Таким образом, легенда остается легендой и, в качестве историчес­кого свидетельства, в историю принята быть не может, как не могут быть туда же приняты, например, все легенды о смерти Сусанина, со­зданные точно так же из одного голого свидетельства, что он был заму­чен поляками, не сказав, где находится царь Михаил. На легенды смеш­но даже поднимать и беспощадный нож критического анализа. Их область поэзия, а не история. Другое дело, если они напрашиваются быть свидетельствами исторически достоверными, как иные рассуждают о легендах Сусанина и как рассуждают даже историки о настоящей ле­генде Минина. Но и в этом случае достаточно одного здравого смысла, чтобы решить дело.

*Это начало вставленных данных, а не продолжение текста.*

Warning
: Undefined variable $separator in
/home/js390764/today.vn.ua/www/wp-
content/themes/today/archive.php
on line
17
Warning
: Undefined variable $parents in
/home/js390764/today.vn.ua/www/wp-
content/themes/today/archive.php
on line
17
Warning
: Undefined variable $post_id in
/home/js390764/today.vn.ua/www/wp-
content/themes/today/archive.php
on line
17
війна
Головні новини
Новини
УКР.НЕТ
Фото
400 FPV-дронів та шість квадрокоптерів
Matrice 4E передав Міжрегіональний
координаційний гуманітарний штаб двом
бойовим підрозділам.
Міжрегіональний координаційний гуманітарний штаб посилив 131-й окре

Нельзя, основываясь на легенде, сочинять характер исторической личности и размышлять о том, как эта личность сказала такое-то слово, тихо или громко, между тем как личность вовсе такого слова никогда и не говорила, а сказывала за нее это слово легенда, спустя много лет уже по смерти личности. Нельзя, следовательно, выводить отсюда и ни­каких заключений о том, что Минин был способен обмануть народ сво­им видением, хотя бы и для хорошей цели.

Минину совсем не нужно было обманывать народ чудесами, чтобы внушить уважение к своим речам и советам. Он в Нижнем занимал та­кое положение, которое и без того внушало уважение к его речам и со­ветам. Он был земский староста, был и начальник в то время судных дел у своей братии, посадских людей, вручивших ему эту должность, строение всего града, да исправляет и рассуждает земские расправы, ра­зумеется, не иначе, как по общему мирскому выбору; следовательно, он и без того был человек заметный в народе и уважаемый. Художеством он был говядарь, не гуртовщик, а «продавец мяса и рыбы». Его промысл или богатство, торговые обороты, оценивались в 300 руб.— достаток не малый по тому времени, но и невеликий, если летописец прибавляет во­обще, что он «убогою куплею питался».

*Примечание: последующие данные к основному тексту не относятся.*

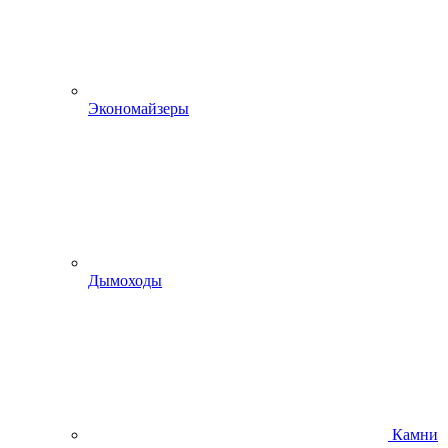
Экономайзеры
Дымоходы
Камни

Если он был избран еще прежде начальником судных дел у своей бра­тии, то, нам кажется, это одно уже достаточно рисует его личность. Нам кажется, что он за то был избран в судные начальники, что не был спосо­бен делать подлоги и обманы, хотя бы и с хорошей целью. Он занимал свою должность по выбору народа, а не по назначению правительства, в чем есть великая разница, и трудно представить себе, чтобы народ до­бровольно посадил себе на хребты человека сомнительных достоинств, когда при выборе людей в подобные должности всегда народом же ста­вились и неизменные условия, чтобы человек был добр (в общем обшир­ном смысле), разумен, душою прям.

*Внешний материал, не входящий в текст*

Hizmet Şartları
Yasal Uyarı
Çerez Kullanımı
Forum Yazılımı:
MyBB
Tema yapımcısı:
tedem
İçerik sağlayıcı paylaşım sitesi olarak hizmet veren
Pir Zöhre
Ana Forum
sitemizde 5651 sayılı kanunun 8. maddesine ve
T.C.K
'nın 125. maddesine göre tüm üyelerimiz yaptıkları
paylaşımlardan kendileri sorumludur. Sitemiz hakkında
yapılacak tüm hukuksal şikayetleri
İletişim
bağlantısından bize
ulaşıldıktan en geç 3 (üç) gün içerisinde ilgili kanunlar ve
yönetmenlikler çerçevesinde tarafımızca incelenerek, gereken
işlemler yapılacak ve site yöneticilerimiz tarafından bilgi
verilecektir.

«А судитися шуянам, посадским людям, по сей нашей уставной гра­моте меж себя самих по-прежнему,— говорит царь Василий Шуйский посаду города Шуи.— А кому их судити и управа меж ими чинити и на­ши четвертные доходы сбирати по книгам сполна,— и шуяне, посадские люди, всем посадом выбирают меж себя в излюбленные в земские судьи, по годом, посадских же лутших (по богатству) и середних (по богатству) людей, добрых и просужих, которые бы были душею прямы и всем им посадским людям были любы...»12

Земский староста, начальник судных дел, должен был иметь типиче­ские черты, которыми народ вообще определял это важное в его быту звание и которые, конечно, не могли быть худые или сомнительные чер­ты. Не в игрушки же народ играл, поручая управлять своими делами и судить себя кому ни попало, или людям хитрым, крутого нрава, с тяже­лой рукою, вообще диктаторам. Диктаторов-то пуще всего народ и не терпел, когда сам выбирал людей, и по закону через год же мог сменять их безвозвратно. А диктатор Минин, наоборот, из земских старост поса­да был утвержден даже выборным от всей земли. Чтобы понять такие несообразности, надо представить себе нижегородский народ народом театральным, пейзаном, который поступает в своих действиях по заучен­ному ходу пьесы. К сожалению, в историях и исследованиях весьма час­то народ так и представляется.